Could you reproduce, word for word, everything below from the line containing "This screenshot has height=1151, width=1280." down to the line containing "Task: Click on the Über mich", with both of those lines included and no others?
BEGIN Supplied records
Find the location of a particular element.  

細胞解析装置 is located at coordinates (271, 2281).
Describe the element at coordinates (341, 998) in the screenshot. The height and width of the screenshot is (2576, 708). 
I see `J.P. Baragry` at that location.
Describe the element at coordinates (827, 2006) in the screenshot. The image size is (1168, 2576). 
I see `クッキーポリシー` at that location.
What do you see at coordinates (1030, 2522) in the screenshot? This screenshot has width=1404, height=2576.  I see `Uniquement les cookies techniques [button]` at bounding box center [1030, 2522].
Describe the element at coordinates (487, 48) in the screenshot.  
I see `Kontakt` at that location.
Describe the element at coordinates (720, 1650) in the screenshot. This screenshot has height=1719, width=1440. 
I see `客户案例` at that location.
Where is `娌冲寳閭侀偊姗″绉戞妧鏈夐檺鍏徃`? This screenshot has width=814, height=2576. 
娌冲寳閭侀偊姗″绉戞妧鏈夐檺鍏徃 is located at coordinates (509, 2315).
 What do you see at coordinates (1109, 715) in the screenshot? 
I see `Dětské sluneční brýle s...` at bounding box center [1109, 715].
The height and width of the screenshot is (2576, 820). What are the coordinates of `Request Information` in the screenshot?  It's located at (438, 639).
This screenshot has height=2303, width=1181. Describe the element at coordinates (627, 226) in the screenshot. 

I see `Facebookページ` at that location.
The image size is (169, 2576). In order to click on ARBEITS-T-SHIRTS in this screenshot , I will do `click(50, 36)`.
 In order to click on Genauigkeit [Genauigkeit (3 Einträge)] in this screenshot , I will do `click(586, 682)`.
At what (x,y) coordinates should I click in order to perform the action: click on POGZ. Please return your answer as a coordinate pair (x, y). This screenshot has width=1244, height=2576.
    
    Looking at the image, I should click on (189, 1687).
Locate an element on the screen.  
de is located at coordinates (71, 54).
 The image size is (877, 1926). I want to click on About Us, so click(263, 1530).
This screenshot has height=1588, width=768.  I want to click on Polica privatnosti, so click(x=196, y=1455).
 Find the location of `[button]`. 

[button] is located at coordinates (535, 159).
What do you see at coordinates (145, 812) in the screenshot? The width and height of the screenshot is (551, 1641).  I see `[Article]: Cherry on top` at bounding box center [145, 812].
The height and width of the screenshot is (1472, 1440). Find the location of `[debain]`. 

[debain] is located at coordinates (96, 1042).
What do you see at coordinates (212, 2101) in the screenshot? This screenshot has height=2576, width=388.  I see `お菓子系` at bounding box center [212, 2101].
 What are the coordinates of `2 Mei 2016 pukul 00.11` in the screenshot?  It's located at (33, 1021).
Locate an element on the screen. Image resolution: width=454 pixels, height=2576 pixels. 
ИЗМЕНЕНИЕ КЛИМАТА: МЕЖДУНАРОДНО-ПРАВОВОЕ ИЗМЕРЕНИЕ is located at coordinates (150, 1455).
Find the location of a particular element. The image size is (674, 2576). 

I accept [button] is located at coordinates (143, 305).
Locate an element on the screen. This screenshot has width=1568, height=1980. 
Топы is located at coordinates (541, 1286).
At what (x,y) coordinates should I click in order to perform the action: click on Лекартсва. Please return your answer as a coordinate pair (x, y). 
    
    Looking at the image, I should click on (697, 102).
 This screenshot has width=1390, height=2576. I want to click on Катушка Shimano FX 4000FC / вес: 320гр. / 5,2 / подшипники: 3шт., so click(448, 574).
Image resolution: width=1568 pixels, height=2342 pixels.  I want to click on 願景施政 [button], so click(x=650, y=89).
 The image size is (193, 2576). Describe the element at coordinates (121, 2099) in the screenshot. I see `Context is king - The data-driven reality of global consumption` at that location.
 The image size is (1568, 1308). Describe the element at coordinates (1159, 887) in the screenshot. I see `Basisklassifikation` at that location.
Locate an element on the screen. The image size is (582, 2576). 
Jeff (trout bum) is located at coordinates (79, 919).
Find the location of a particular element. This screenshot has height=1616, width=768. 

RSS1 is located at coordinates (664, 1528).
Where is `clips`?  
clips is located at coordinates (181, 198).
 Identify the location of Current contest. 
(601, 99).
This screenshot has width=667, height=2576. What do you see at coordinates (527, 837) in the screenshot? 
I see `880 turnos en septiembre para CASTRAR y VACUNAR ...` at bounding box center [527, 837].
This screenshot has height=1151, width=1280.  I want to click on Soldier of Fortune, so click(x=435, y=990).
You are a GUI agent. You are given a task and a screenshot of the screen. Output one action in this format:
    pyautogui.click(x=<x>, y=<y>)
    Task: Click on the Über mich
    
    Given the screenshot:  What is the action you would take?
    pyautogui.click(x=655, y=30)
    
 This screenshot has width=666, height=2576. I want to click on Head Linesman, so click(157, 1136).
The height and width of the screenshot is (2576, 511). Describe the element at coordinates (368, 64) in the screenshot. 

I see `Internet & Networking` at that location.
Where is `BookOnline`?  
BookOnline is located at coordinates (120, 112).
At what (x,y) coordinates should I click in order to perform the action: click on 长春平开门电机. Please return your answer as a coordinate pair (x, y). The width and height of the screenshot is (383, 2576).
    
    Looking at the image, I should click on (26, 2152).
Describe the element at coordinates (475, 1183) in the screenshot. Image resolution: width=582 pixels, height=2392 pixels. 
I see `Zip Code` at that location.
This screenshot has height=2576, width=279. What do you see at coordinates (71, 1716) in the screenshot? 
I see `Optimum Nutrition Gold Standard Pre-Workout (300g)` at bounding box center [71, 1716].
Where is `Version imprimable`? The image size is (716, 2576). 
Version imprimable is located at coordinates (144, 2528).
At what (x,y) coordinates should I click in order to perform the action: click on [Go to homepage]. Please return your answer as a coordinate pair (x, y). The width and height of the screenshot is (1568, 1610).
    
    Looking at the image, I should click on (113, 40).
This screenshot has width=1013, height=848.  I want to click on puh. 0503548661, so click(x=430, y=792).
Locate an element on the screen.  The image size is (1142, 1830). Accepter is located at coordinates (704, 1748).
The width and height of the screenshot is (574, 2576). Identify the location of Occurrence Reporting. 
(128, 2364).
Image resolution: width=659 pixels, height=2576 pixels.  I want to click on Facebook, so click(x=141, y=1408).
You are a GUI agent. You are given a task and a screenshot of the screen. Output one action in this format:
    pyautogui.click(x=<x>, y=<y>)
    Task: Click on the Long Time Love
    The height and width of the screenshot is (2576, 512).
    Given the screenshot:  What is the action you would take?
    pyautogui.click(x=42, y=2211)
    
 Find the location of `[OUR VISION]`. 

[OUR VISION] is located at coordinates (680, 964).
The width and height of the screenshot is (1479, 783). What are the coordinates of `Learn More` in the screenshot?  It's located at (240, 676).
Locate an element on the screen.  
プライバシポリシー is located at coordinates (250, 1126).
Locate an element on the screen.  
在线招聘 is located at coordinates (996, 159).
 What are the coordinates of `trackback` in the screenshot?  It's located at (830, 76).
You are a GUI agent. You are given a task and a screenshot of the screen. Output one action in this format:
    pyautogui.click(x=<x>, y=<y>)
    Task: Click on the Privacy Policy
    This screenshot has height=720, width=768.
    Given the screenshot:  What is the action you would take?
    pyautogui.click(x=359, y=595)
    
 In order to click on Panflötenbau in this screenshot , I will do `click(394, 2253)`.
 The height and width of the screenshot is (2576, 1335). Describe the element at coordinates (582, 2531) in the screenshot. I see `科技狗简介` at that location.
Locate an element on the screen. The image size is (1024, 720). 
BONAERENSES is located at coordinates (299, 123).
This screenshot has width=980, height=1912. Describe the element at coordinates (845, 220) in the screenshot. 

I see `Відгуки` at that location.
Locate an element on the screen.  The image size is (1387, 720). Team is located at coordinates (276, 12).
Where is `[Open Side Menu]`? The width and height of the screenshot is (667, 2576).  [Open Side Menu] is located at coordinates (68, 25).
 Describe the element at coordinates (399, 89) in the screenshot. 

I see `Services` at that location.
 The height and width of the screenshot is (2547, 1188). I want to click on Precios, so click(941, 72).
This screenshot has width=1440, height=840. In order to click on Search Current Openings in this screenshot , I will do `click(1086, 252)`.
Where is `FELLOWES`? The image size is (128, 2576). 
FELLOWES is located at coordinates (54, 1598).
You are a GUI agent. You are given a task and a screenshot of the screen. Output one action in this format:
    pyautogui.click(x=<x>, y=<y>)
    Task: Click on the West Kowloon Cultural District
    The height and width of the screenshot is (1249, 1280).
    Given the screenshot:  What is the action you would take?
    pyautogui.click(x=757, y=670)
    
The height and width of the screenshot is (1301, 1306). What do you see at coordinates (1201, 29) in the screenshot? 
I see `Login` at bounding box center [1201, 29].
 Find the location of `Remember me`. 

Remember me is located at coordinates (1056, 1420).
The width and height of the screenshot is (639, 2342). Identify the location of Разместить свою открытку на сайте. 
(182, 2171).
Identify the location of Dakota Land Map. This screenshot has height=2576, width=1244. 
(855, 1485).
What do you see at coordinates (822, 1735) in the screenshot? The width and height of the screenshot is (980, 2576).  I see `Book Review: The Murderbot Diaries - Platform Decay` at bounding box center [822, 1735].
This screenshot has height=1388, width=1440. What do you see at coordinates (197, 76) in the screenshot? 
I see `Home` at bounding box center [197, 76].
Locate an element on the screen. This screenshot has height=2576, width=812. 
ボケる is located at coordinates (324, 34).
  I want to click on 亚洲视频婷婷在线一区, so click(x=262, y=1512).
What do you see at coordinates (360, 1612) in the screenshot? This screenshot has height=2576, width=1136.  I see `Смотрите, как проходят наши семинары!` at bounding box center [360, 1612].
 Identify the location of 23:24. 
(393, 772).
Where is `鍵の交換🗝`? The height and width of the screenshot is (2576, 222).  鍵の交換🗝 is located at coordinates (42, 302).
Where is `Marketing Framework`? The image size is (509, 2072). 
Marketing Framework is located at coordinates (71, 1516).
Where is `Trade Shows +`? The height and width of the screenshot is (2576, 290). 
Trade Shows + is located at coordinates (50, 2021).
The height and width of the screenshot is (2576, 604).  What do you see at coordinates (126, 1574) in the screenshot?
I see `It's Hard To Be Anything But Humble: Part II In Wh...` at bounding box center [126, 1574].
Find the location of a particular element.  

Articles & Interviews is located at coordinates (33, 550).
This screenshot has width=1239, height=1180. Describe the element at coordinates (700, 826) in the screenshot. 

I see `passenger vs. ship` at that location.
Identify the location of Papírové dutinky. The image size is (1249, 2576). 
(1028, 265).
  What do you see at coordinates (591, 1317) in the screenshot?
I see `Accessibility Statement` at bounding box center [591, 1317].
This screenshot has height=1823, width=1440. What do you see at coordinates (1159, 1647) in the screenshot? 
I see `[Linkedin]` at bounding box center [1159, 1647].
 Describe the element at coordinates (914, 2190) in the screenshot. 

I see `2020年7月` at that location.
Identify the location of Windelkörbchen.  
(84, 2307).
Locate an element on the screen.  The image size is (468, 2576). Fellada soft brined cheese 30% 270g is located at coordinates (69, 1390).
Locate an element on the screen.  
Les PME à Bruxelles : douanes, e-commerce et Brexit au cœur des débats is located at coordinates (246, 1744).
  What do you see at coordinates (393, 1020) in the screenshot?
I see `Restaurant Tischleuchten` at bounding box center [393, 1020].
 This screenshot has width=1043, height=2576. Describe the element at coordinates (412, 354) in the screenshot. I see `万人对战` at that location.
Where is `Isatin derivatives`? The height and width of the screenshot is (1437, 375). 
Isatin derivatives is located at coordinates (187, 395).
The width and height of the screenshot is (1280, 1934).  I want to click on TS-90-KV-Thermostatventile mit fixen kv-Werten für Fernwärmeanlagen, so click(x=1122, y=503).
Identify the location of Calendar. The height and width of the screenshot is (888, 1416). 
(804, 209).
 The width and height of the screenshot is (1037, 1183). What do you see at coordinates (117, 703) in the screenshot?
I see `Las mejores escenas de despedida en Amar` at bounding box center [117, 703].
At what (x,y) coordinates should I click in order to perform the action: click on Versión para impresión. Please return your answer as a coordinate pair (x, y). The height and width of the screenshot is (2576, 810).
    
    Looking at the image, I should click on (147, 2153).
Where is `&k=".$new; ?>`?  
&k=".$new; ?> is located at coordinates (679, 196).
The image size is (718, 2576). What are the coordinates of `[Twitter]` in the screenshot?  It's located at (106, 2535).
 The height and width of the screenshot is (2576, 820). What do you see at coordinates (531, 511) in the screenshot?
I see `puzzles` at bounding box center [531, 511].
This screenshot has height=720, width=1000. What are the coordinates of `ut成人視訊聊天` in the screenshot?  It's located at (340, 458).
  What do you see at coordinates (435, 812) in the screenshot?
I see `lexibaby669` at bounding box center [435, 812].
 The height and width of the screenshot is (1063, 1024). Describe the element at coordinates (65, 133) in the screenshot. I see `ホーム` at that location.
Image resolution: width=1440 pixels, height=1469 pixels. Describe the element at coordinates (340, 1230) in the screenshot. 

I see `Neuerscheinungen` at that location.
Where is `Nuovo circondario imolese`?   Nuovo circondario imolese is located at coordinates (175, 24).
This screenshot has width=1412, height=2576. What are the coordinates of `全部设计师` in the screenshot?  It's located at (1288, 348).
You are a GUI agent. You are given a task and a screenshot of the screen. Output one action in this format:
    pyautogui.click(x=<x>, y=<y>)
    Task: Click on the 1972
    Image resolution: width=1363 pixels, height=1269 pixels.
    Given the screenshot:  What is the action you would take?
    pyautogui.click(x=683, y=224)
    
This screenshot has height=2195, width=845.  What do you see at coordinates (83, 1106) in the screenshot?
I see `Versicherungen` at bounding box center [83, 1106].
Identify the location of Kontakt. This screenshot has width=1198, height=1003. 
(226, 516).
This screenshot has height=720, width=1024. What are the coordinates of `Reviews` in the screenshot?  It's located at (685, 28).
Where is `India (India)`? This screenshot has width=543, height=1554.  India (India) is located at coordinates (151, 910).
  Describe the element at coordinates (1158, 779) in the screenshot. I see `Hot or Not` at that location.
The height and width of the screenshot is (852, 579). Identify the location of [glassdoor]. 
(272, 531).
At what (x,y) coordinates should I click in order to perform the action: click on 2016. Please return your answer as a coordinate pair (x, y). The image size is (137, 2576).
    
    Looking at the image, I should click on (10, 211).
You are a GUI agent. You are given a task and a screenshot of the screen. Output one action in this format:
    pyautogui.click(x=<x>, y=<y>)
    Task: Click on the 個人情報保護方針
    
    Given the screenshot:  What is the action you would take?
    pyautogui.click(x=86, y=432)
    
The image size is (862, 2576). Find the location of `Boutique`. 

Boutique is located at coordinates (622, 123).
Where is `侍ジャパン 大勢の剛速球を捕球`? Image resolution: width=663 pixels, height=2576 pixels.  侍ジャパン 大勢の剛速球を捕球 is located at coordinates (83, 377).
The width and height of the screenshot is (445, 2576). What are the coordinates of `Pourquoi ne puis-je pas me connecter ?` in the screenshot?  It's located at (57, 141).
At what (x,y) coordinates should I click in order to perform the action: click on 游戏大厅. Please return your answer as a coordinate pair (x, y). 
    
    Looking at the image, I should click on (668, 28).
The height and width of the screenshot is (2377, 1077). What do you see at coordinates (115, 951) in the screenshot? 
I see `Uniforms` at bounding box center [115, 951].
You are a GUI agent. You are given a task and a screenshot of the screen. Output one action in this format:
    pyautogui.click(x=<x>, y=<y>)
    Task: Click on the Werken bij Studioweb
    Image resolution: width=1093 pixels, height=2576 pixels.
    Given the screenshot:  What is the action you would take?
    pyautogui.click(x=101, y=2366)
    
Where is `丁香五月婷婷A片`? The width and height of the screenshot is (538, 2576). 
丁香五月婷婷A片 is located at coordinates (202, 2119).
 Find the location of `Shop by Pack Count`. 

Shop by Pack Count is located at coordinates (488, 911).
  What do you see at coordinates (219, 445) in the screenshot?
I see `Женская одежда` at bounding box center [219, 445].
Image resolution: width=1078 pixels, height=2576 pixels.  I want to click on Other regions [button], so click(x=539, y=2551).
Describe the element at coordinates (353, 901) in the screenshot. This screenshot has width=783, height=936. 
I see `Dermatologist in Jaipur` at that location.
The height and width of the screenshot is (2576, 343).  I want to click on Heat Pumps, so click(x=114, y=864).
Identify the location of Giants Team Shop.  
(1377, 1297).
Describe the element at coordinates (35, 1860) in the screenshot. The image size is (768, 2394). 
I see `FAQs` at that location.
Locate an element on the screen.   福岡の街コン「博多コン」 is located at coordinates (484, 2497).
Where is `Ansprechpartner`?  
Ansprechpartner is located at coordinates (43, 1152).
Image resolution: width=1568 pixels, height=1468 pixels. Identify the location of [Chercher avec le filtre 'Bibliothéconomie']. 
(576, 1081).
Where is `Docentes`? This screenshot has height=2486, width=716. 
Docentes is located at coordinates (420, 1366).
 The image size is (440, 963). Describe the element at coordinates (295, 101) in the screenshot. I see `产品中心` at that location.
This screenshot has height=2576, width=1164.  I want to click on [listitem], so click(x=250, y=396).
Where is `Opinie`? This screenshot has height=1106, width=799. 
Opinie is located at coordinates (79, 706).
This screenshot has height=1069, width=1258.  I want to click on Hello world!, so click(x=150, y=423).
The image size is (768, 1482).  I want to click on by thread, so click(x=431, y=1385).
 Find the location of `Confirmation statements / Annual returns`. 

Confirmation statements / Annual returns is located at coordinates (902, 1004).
END Supplied records
Task result |
This screenshot has height=1151, width=1280.  I want to click on Soldier of Fortune, so click(x=435, y=990).
You are a GUI agent. You are given a task and a screenshot of the screen. Output one action in this format:
    pyautogui.click(x=<x>, y=<y>)
    Task: Click on the Über mich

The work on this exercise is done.